Podía haber escogido una ruta más atractiva. Todas las luces del subterráneo habían sido reventadas, y sus entrañas multicolores colgaban de las pantallas. Tan solo lucía una, que zumbaba y parpadeaba con desesperación. Cuando Sandy la dejó atrás, la mitad del túnel que tenía delante pareció aún más oscura. Los azulejos de las paredes estaban ennegrecidos por pintadas que parecían raíces descubiertas. Se preguntó si habría una excavadora trabajando cerca, porque el olor a comida rancia se mezclaba con el de tierra removida. De hecho, creyó oír un golpeteo de piedras al caer al suelo y un débil rozar de garras. Apretó el paso hacia la salida y miró hacia atrás. Debía de ser basura lo que se veía en la parte más oscura del pasadizo, parecía una forma agazapada a punto de saltar. Sandy se forzó a subir la rampa con paso tranquilo, y pronto se vio envuelta por la multitud que se dirigía a comer.
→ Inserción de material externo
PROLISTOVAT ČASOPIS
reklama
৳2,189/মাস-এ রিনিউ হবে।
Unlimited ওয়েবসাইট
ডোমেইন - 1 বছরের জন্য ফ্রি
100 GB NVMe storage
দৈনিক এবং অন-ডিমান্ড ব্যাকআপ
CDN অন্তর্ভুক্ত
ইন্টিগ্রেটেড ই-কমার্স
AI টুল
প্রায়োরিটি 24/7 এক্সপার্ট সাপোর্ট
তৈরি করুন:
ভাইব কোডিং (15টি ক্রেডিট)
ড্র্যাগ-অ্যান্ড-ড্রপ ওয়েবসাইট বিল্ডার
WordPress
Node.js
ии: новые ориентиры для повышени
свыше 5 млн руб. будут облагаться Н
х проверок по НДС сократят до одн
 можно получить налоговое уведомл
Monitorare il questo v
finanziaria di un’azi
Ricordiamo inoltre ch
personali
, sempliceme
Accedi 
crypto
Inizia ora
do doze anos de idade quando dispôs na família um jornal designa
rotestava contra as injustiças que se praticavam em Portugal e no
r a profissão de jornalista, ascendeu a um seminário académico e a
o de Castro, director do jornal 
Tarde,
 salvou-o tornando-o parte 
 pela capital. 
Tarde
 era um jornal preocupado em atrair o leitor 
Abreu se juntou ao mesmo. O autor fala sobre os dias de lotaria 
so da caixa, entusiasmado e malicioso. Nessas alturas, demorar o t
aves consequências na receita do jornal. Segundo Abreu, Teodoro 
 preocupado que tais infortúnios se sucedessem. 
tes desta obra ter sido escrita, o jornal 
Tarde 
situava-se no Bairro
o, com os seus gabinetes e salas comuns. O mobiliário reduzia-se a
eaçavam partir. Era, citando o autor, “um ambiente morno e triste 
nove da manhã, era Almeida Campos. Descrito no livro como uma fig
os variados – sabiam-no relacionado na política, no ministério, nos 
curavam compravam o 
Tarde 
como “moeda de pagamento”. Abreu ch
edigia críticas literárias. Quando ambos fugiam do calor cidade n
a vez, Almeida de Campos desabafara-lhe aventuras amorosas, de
Almorzó en el bar del hotel. En la mesa contigua, un ciego había cubierto a su perro lazarillo con el abrigo, Sandy no supo si para abrigarlo o para ocultarlo. De cuando en cuando la cabeza del perro emergía entre los pliegues del abrigo, bamboleando la lengua grisácea. Sandy acarició al animal y se dirigió presurosa al aparcamiento.

No fue capaz de localizar el esquivo chirrido que sonaba entre las filas de coches vacíos hasta que lo oyó a su lado. Un hombre salió de debajo de un coche con las manos relucientes de grasa. Sandy se enfureció de tal modo por su aprensión, que el pobre hombre pensó que sus juramentos iban dirigidos a él, y no a sí misma. Se disculpó con una azorada sonrisa y se refugió en el coche.

Al menos pudo salir a la carretera del norte sin tener que dar demasiadas vueltas. La residencia de ancianos en la que vivía el antiguo especialista no estaba lejos de una salida de la autopista. Sandy pensó que el lugar sería excesivamente ruidoso, pero aunque vio el cartel anunciador de «El Valle» nada más salir de la autopista, la tierra ya había ahogado el zumbido del tráfico. Pasó entre los dos grandes pilares de la propiedad y comenzó a ascender por el ancho sendero.

«El Valle» era una gran casa de tres plantas, con su reloj y su veleta. Unas monjas vestidas de azul y blanco patrullaban por las sendas de grava que rodeaban la residencia. Algunos de los pacientes iban sobre sillas de ruedas, y una enfermera estaba regañando a uno de ellos que había estado dando de comer a los pájaros a escondidas. Cuando Sandy dejó el coche en el aparcamiento adjunto, observó que había una zona recreativa con columpios, toboganes y un balancín. Imaginó que habrían sido instalados para los niños que acompañaban a las visitas, y no para los internos que vivían su segunda infancia.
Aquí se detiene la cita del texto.